Hedgehog .NET
Hedgehog will eat all your bugs.
Hedgehog is a modern property-based testing system for .NET, designed to help you release with confidence by automatically finding edge cases you didn't think of.
What is Property-Based Testing?
Instead of writing individual test cases with specific inputs and expected outputs, property-based testing lets you describe properties that should hold true for all inputs:
reverse (reverse xs) = xs, ∀xs :: [α]
This reads as: "the reverse of the reverse of a list equals the original list — for all lists of any type."
In Hedgehog, you express this property and the framework generates hundreds of random test cases automatically:
property {
let! xs = Gen.list (Range.linear 0 100) Gen.alpha
return List.rev (List.rev xs) = xs
}
|> Property.render
+++ OK, passed 100 tests.
Why Hedgehog?
Integrated Shrinking
When a property fails, Hedgehog automatically simplifies the failing input to find the smallest counterexample. Unlike older property-based testing libraries that shrink values separately from generation, Hedgehog uses integrated shrinking — shrinking is built into generators, guaranteeing that shrunk values obey the same invariants as the generated values.

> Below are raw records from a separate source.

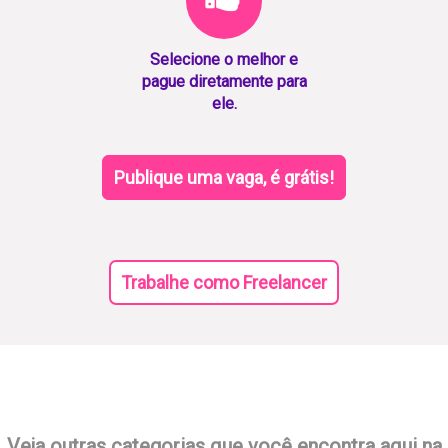
Selecione o melhor e
pague diretamente para
ele.
Publique uma vaga, é grátis!
Trabalhe como Freelancer
Veja outras categorias que você encontra aqui na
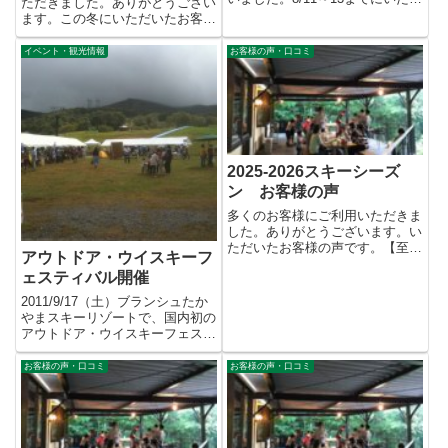
ただきました。ありがとうござい
いたお客様の声です。重複...
ます。この冬にいただいたお客様
の声です。【至らなかった点】
...
イベント・観光情報
お客様の声・口コミ
2025-2026スキーシーズ
ン お客様の声
多くのお客様にご利用いただきま
した。ありがとうございます。い
ただいたお客様の声です。【至ら
アウトドア・ウイスキーフ
なかった点】 1.和食がでた ...
ェスティバル開催
2011/9/17（土）ブランシュたか
やまスキーリゾートで、国内初の
アウトドア・ウイスキーフェステ
ィバル が行われまし...
お客様の声・口コミ
お客様の声・口コミ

This means you get minimal, actionable error reports:
property {
let! xs = Gen.list (Range.linear 0 100) version
return xs |> List.rev = xs
}
|> Property.render
*** Failed! Falsifiable (after 3 tests and 6 shrinks):
[0.0.0; 0.0.1]
Even complex types like System.Version shrink automatically to their simplest failing case.
Expressive Syntax
Hedgehog provides gen and property computation expressions that feel natural in F#:
let ipAddressGen = gen {
let! addr = Gen.array (Range.singleton 4) Gen.byte
return System.Net.IPAddress addr
}
Precise Control
Range combinators let you control the scope of generated values:
Gen.int32 (Range.constant 0 100) // Always between 0-100
Gen.int32 (Range.linear 0 100) // Scales with test size
Gen.list (Range.exponential 1 1000) g // Exponential growth
Core Concepts
Properties are invariants that should hold for all inputs. They're expressed as functions that return bool or Property<bool>.
Generators produce random values of a given type. Hedgehog includes generators for primitives and combinators to build generators for complex types. Generators are composable using map, bind, and other familiar operations.
Shrinking happens automatically when a property fails. Hedgehog finds progressively smaller inputs that still cause the failure, giving you the minimal reproduction case.